A new high-quality feline genome may help cats have longer, healthier lives

A new high-quality feline genome may help cats have longer, healthier lives

Our feline friends suffer from many of the same diseases that affect people. Yet the level of genetic information available to help develop new tests and treatments in humans has not been available for cats. Now, a new and improved cat genome reference model, developed by researchers at the University of Missouri and Texas A & M University, and funded in part by Purina, is helping improve feline health by uncovering new links between DNA mutations and feline disease. The study was published October 22nd in PLOS Genetics.
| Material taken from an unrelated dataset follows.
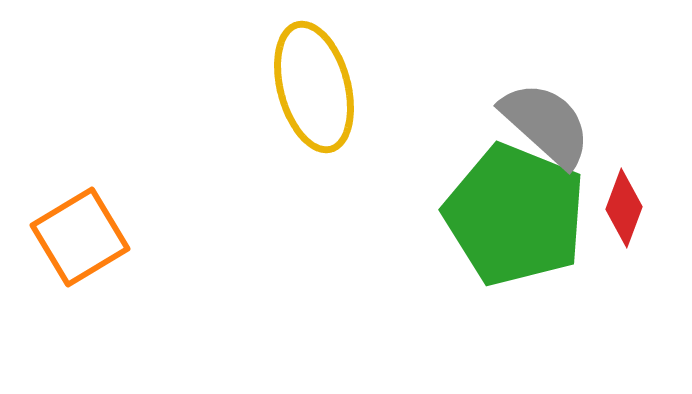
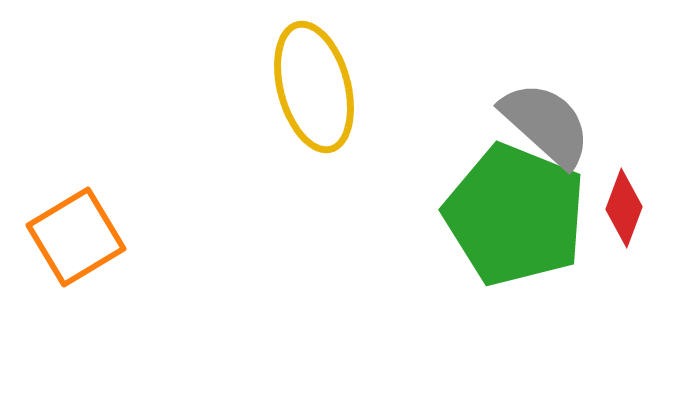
orange square: moved 4 px left
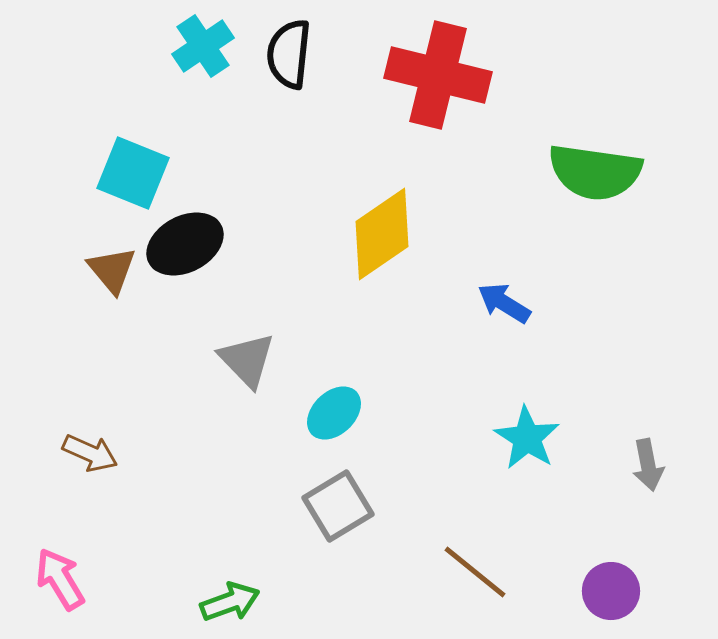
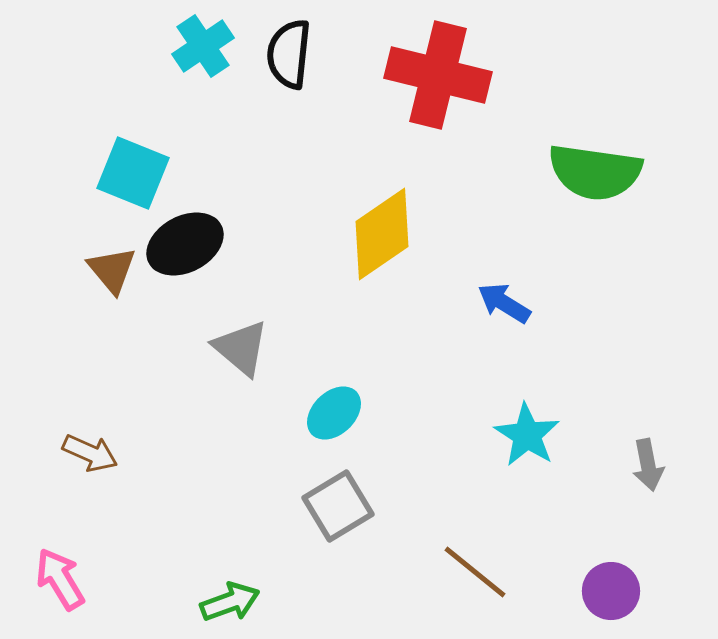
gray triangle: moved 6 px left, 12 px up; rotated 6 degrees counterclockwise
cyan star: moved 3 px up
A new domestic cat genome assembly based on long sequence reads empowers feline genomic medicine and identifies a novel gene for dwarfism. Buckley, R. M., Davis, B. W., Brashear, W. A., Farias, F., Kuroki, K., Graves, T., Hillier, L. W., Kremitzki, M., Li, G., Middleton, R. P., Minx, P., Tomlinson, C., Lyons, L. A., Murphy, W. J., & Warren, W. C. (2020). PLoS Genetics16(10), e1008926.


Rondo P. Middleton, PhD, Nestlé Purina Research, Senior Research Scientist

The first whole genome sequence for cats was published in 2007, with DNA from an Abyssinian cat named Cinnamon.1 The new reference genome is vastly more accurate and improves scientists’ ability to identify DNA variations that influence the health of individual cats. This information will help develop tests to guide feline health decisions and improve disease treatment—precision medicine for cats.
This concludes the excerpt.